Relitigating the Case For and Against Bonds
In Part 1, we suggested that bonds might be appropriate for you in certain cases. Table 2 looks at those reasons and how you might think about the effect of your military pension.
Likewise, we looked at reasons you might not invest in bonds. Table 3 examines the effect of your military pension on those considerations.
The sweet spot for many fighter pilot investors might look like:
Use minimal bonds during accumulation years to maximize the potential for higher stock returns.
Approaching the hold short line for (actual) retirement, increase bond ratios to try to protect the nest egg for the first few years of retirement. This can help calibrate your expectations of retirement income when it’s not just some ethereal concept that’s 20+ years away.
Once safely at cruise altitude a few years into retirement, start to dial back the bond percentage to run up the score board on your available spending and legacy. Many retirees reduce spending as their activity level decreases in later retirement years unless large health care costs like nursing home or memory care come into play. After you’re a few years into retirement, you’ll also know what your real consumption habits are.
Factoring a military pension into portfolio construction and stock/bond ratios requires clear-eyed assumptions before you pull the trigger.
Will future pension COLAs shrink? Could you separate early? Could you be forced out / RIF’d?
If any of these happen, hopefully it’s early enough in your investing career to allow you to recalibrate your investment strategy if needed. Other considerations you need to factor in could be:
Survivor Benefit Plan. If your retirement assumptions include a full 50% of a 20-year base salary, but you pass early, will 55% of 50% be enough for your spouse? It’s a huge swing in the numbers and may not be enough guaranteed income for a surviving spouse. VA Disability Compensation also disappears when you die.
Consumption. Not the 19th century name for tuberculosis… What will your spending be like? Are you susceptible to the occasional bout of budget-mauling YOLO? You’ll need to really know what your family’s spending is like pre-retirement to account for it properly in retirement.

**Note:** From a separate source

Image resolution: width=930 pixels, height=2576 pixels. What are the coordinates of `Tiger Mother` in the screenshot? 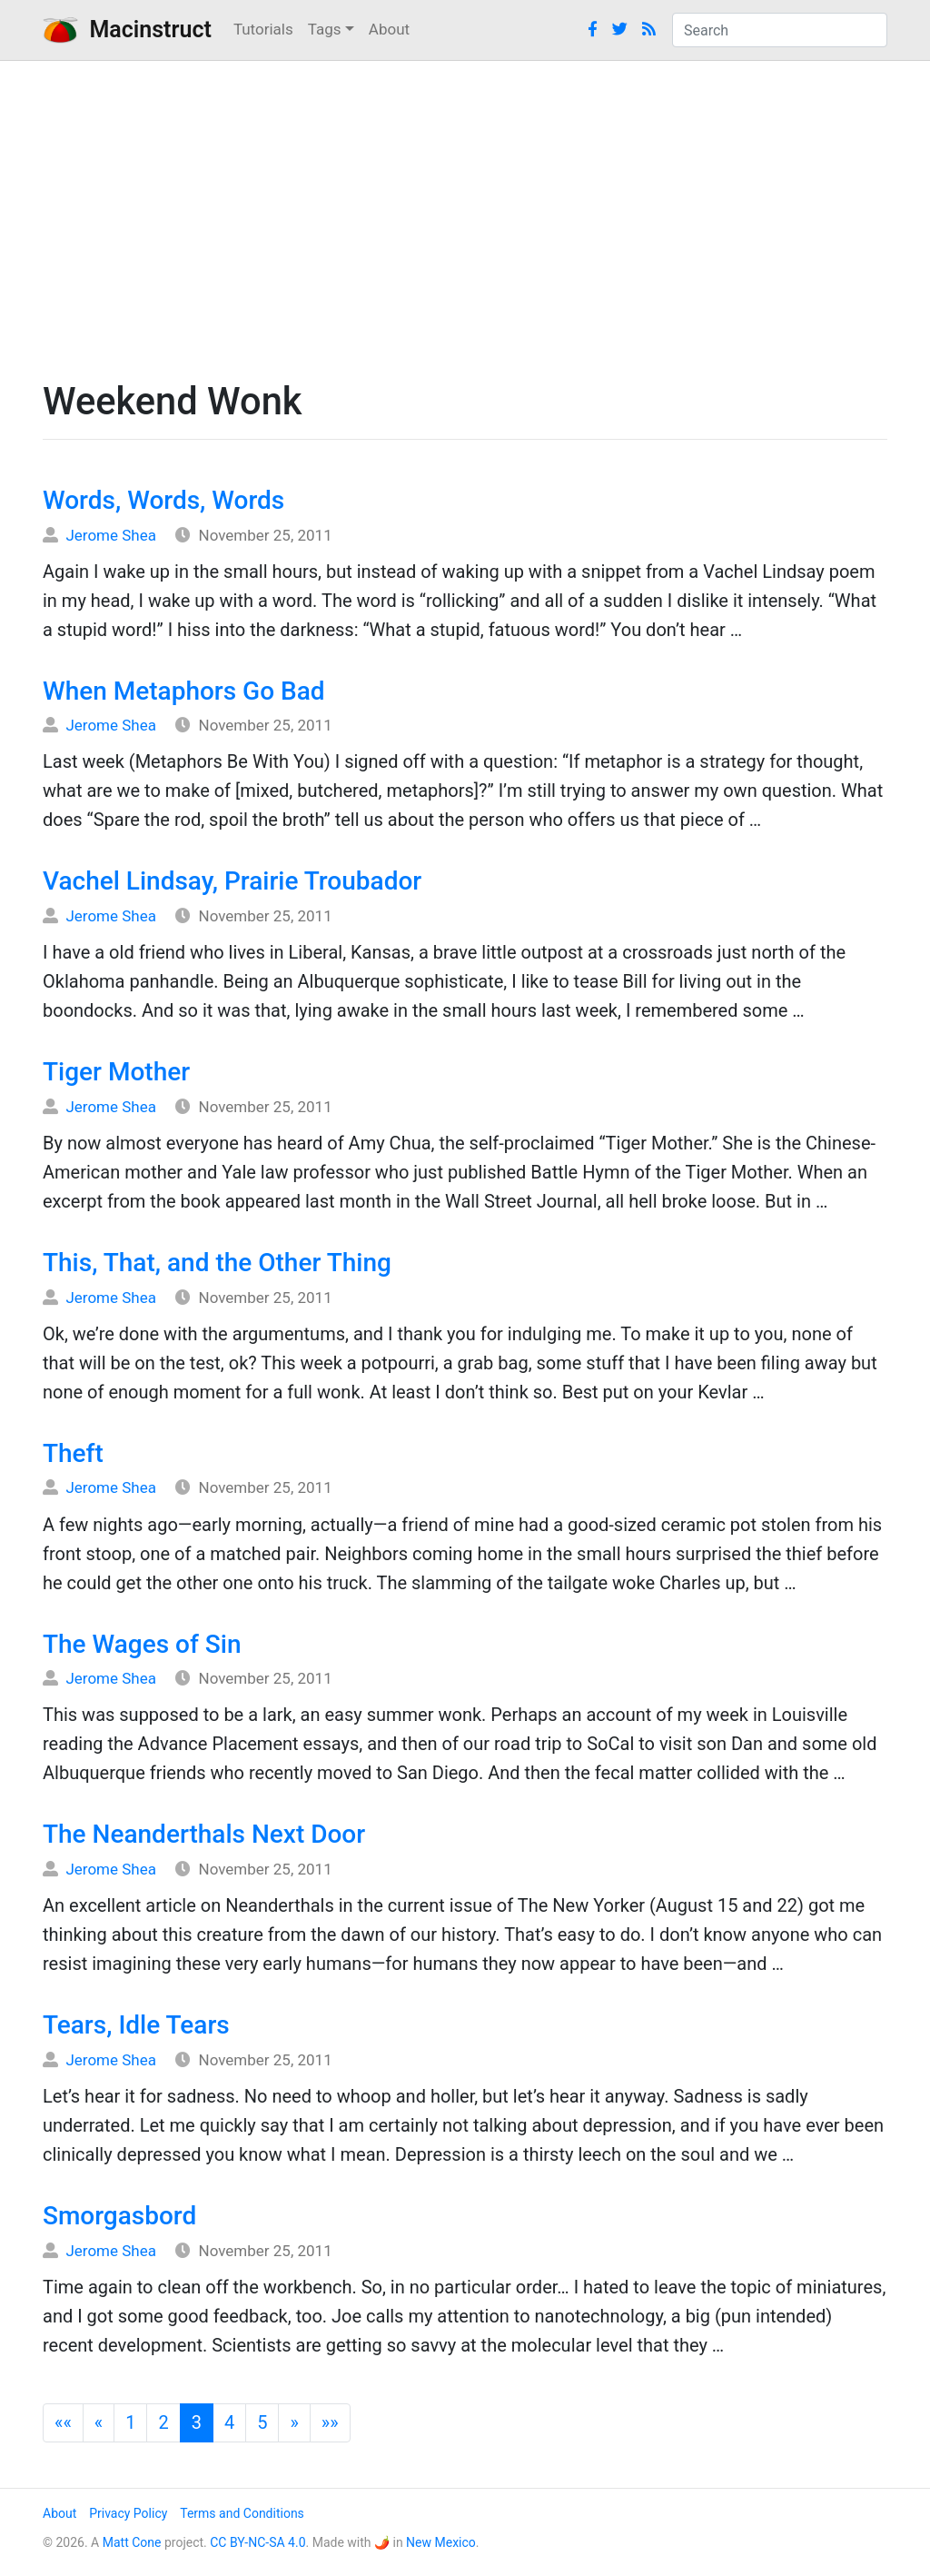 It's located at (116, 1072).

Health. If you or your spouse won’t have a lot of “go-go” years in retirement where you’re healthy enough to enjoy your money, you might need to conduct your planning as though spending will occur later in retirement and for less entertaining healthcare costs.
Legacy Goals. If you plan to leave a legacy, you might keep an “accumulation mindset” in your retirement years. This certainly would bear on your stock/bond allocation. If you want the check to the undertaker to bounce and have your kids make their own way, you can plan to spend more regardless of your stock/bond ratio.
Cleared to Rejoin
Bonds are generally not the sleek and sexy part of an investment portfolio, but ignore their effect on your investments at your peril. A military pension creates a great opportunity to rethink bonds, but like all financial planning topics, there’s a lot of dimensions to consider. If you haven’t done the math to determine how your pension will act like a bond portfolio, it’s time to get out the abacus or call your financial planner today.